Facebook CT Monitor — Facebook's certificate transparency monitoring tool. Useful for monitoring specific domains over time.
Censys — Internet-wide scanning platform that includes CT log data alongside port scan and service fingerprint data.
subfinder — Passive subdomain enumeration tool that includes crt.sh as one of its data sources.
SecurityClaw certificate-transparency-monitor — Automated skill that queries crt.sh and produces structured findings (wildcard certs, expiring certs, unexpected CAs). Integrates with SecurityClaw's campaign runner for continuous monitoring.

For practitioners building their own CT monitoring pipeline, the crt.sh JSON API is the simplest integration point. A basic monitoring script that runs daily, compares results against a known subdomain baseline, and alerts on new discoveries takes about 50 lines of Python.

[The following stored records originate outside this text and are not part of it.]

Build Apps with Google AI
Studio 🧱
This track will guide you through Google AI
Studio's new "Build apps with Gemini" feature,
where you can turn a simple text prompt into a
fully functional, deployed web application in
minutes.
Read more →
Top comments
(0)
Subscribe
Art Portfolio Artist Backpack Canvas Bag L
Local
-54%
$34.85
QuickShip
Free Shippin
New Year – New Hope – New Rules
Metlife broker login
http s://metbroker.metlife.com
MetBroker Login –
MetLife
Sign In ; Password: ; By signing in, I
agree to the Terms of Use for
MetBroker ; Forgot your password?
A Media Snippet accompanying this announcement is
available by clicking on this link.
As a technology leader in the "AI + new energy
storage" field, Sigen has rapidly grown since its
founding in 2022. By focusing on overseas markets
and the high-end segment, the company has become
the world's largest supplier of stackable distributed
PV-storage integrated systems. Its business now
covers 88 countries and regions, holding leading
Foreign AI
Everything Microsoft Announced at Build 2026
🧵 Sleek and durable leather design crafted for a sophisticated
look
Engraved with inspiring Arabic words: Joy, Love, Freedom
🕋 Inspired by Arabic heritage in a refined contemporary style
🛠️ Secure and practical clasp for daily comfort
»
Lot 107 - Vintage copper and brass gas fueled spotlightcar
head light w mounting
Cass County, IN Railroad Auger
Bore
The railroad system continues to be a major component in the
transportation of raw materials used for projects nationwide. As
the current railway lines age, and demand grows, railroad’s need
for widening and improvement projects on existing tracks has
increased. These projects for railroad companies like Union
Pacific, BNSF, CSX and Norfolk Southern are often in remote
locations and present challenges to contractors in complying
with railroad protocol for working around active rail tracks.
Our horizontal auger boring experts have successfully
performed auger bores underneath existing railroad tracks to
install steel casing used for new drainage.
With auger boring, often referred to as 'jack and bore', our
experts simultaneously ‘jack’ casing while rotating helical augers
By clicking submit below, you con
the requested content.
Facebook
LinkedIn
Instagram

For deeper reading on certificate security and cryptographic failures:

The Web Application Hacker's Handbook — covers certificate validation and TLS security in the context of web application testing
Black Hat Python — includes practical examples of SSL/TLS interception and certificate manipulation

CT logs are one of the few recon techniques that's simultaneously useful for attackers and defenders, completely passive, completely legal, and completely free. If you're not using them, you're leaving information on the table that your adversaries are already collecting.